- DIRECTIONS FOR THIS TASK: Show each line of the data below in which "August" occurs.

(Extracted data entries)

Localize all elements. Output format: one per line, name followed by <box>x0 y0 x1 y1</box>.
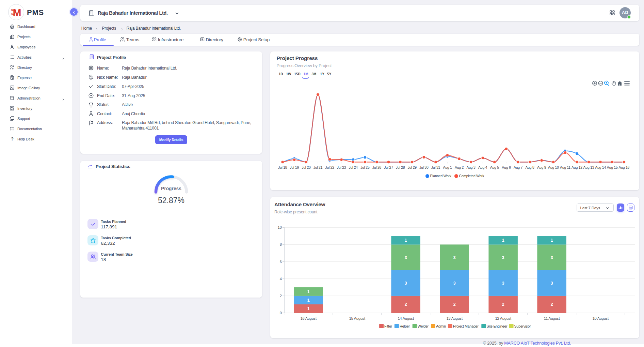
svg-text:3: 3 <box>550 255 553 260</box>
svg-text:Aug 1: Aug 1 <box>443 165 452 169</box>
svg-text:Supervisor: Supervisor <box>514 324 531 328</box>
svg-text:10 August: 10 August <box>592 316 608 320</box>
svg-text:Admin: Admin <box>436 324 446 328</box>
svg-text:Jul 31: Jul 31 <box>431 165 440 169</box>
svg-text:8: 8 <box>279 242 281 246</box>
svg-text:Aug 9: Aug 9 <box>537 165 546 169</box>
svg-text:3: 3 <box>404 281 407 286</box>
svg-text:Jul 26: Jul 26 <box>372 165 381 169</box>
svg-text:4: 4 <box>279 277 281 281</box>
svg-text:Site Engineer: Site Engineer <box>486 324 508 328</box>
svg-text:1: 1 <box>307 289 309 294</box>
svg-text:2: 2 <box>404 302 407 307</box>
svg-text:2: 2 <box>502 302 504 307</box>
svg-text:Jul 24: Jul 24 <box>349 165 358 169</box>
svg-text:Aug 5: Aug 5 <box>490 165 499 169</box>
svg-text:Fitter: Fitter <box>384 324 392 328</box>
svg-text:1: 1 <box>307 298 309 303</box>
svg-text:Aug 2: Aug 2 <box>454 165 464 169</box>
svg-text:Jul 29: Jul 29 <box>407 165 417 169</box>
svg-text:Aug 7: Aug 7 <box>513 165 522 169</box>
svg-text:11 August: 11 August <box>544 316 560 320</box>
svg-text:1: 1 <box>550 238 553 243</box>
svg-text:3: 3 <box>550 281 553 286</box>
svg-text:Jul 25: Jul 25 <box>360 165 370 169</box>
svg-text:2: 2 <box>453 302 455 307</box>
svg-text:M: M <box>13 7 21 18</box>
svg-text:3: 3 <box>502 281 504 286</box>
svg-text:Jul 27: Jul 27 <box>384 165 393 169</box>
svg-text:10: 10 <box>277 225 281 229</box>
svg-text:Aug 10: Aug 10 <box>548 165 559 169</box>
svg-text:3: 3 <box>453 255 455 260</box>
svg-text:Welder: Welder <box>417 324 429 328</box>
svg-text:3: 3 <box>453 281 455 286</box>
svg-text:2: 2 <box>279 294 281 298</box>
svg-text:Aug 16: Aug 16 <box>618 165 629 169</box>
svg-text:1: 1 <box>502 238 504 243</box>
svg-text:Jul 20: Jul 20 <box>302 165 311 169</box>
svg-text:Jul 22: Jul 22 <box>325 165 334 169</box>
svg-text:3: 3 <box>404 255 407 260</box>
svg-text:Aug 15: Aug 15 <box>607 165 617 169</box>
svg-text:Aug 14: Aug 14 <box>595 165 606 169</box>
svg-text:Aug 3: Aug 3 <box>466 165 476 169</box>
svg-text:Aug 12: Aug 12 <box>571 165 582 169</box>
svg-text:13 August: 13 August <box>446 316 462 320</box>
svg-text:Jul 23: Jul 23 <box>337 165 346 169</box>
svg-text:Jul 18: Jul 18 <box>278 165 287 169</box>
svg-text:16 August: 16 August <box>300 316 316 320</box>
svg-text:0: 0 <box>279 311 281 315</box>
svg-text:3: 3 <box>502 255 504 260</box>
svg-text:Aug 4: Aug 4 <box>478 165 487 169</box>
svg-text:Aug 6: Aug 6 <box>502 165 511 169</box>
svg-text:12 August: 12 August <box>495 316 511 320</box>
svg-text:Helper: Helper <box>399 324 410 328</box>
svg-text:2: 2 <box>550 302 553 307</box>
svg-text:Aug 11: Aug 11 <box>560 165 570 169</box>
svg-text:1: 1 <box>307 306 309 311</box>
svg-text:Jul 21: Jul 21 <box>313 165 322 169</box>
svg-text:Jul 28: Jul 28 <box>396 165 405 169</box>
svg-text:6: 6 <box>279 260 281 264</box>
svg-text:Project Manager: Project Manager <box>453 324 478 328</box>
svg-text:Aug 8: Aug 8 <box>525 165 534 169</box>
svg-text:1: 1 <box>404 238 407 243</box>
svg-text:15 August: 15 August <box>349 316 365 320</box>
svg-text:Jul 30: Jul 30 <box>419 165 429 169</box>
svg-text:14 August: 14 August <box>398 316 414 320</box>
svg-text:Aug 13: Aug 13 <box>583 165 594 169</box>
svg-text:Jul 19: Jul 19 <box>290 165 299 169</box>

- ANSWER TO THIS PROBLEM:
svg-text:10 August: 10 August <box>592 316 608 320</box>
svg-text:11 August: 11 August <box>544 316 560 320</box>
svg-text:13 August: 13 August <box>446 316 462 320</box>
svg-text:16 August: 16 August <box>300 316 316 320</box>
svg-text:12 August: 12 August <box>495 316 511 320</box>
svg-text:15 August: 15 August <box>349 316 365 320</box>
svg-text:14 August: 14 August <box>398 316 414 320</box>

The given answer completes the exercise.